Assignment: Below are records. Copy every line with "islam" in it.

Available data:

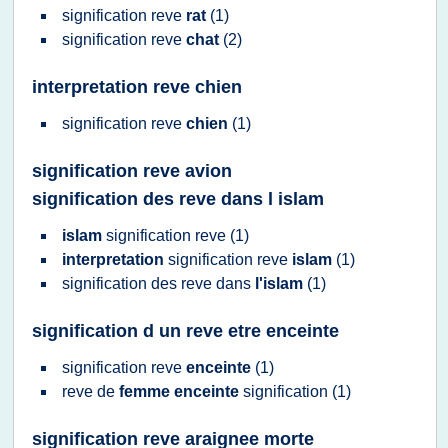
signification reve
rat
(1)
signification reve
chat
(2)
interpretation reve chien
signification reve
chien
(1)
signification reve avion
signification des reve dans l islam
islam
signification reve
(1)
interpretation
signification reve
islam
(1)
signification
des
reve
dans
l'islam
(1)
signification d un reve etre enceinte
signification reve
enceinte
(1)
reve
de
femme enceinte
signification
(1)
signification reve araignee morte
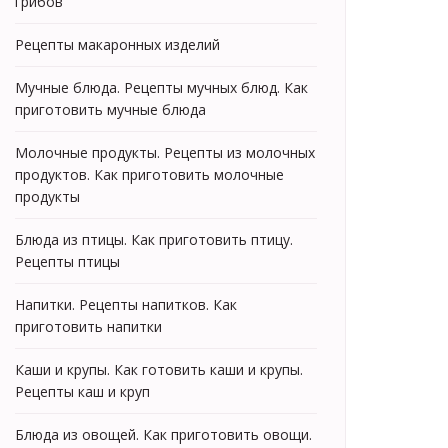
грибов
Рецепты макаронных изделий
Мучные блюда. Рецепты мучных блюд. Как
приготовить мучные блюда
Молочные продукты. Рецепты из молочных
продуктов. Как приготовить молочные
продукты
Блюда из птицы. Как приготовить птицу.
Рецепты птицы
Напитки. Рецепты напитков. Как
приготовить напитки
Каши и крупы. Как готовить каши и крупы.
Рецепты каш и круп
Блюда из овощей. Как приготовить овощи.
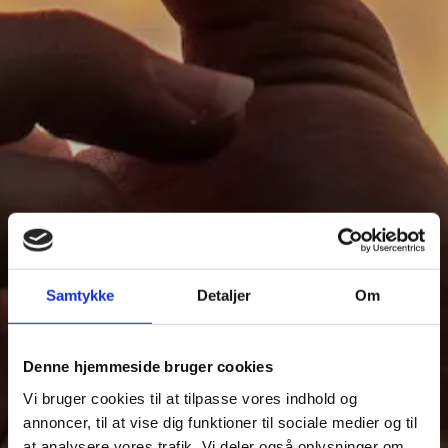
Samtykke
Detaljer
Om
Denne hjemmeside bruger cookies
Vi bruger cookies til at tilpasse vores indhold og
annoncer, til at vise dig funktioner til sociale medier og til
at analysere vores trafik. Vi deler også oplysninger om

...

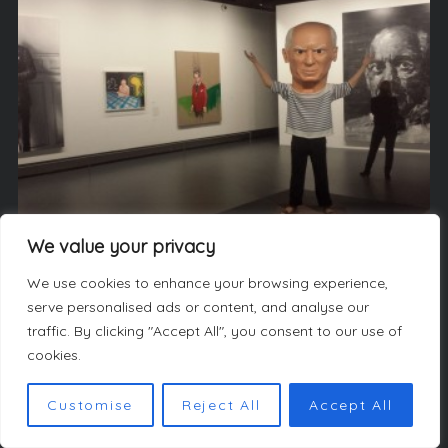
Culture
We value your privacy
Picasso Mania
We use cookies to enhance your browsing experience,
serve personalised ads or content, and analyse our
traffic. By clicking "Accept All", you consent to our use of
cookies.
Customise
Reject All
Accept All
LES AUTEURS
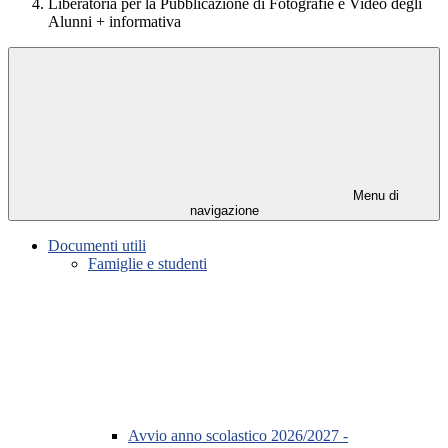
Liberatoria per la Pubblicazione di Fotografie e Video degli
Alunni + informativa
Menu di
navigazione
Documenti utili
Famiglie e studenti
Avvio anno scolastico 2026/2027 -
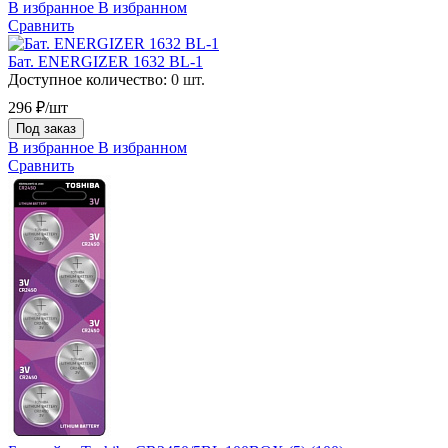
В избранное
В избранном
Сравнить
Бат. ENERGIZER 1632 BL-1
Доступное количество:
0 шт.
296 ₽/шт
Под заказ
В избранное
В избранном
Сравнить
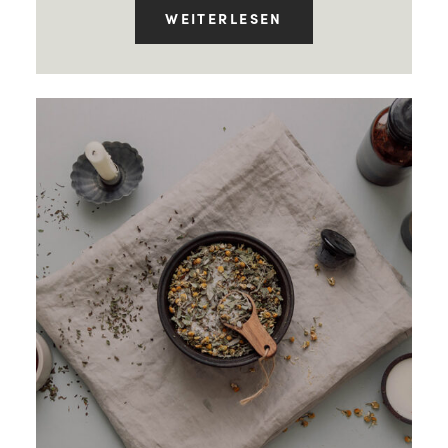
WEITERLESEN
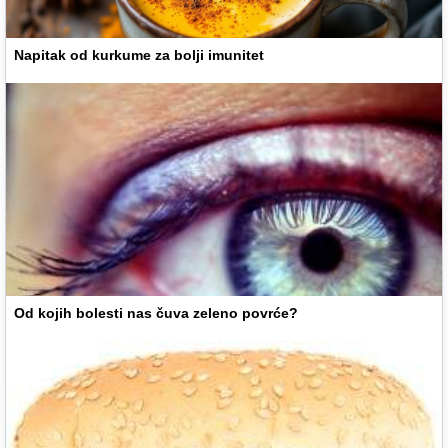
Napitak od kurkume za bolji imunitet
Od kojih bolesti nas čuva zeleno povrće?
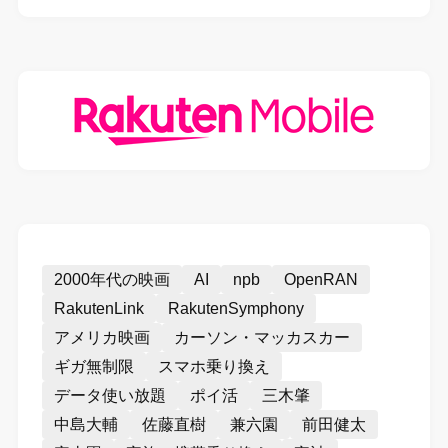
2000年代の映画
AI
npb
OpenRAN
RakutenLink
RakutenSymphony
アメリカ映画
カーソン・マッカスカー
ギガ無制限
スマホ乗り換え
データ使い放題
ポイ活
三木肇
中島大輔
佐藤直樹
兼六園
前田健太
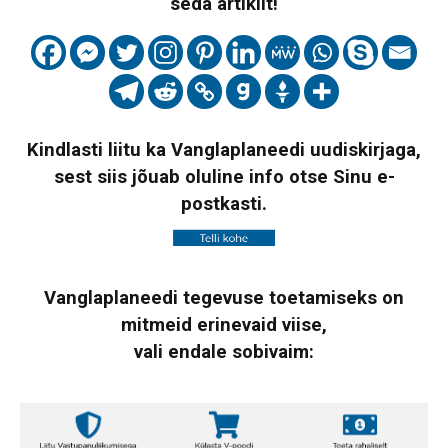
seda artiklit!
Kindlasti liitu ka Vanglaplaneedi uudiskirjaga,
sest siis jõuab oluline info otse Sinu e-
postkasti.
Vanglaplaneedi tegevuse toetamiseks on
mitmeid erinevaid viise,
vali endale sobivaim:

Task answer:
signification des reve dans l islam
islam
islam
l'islam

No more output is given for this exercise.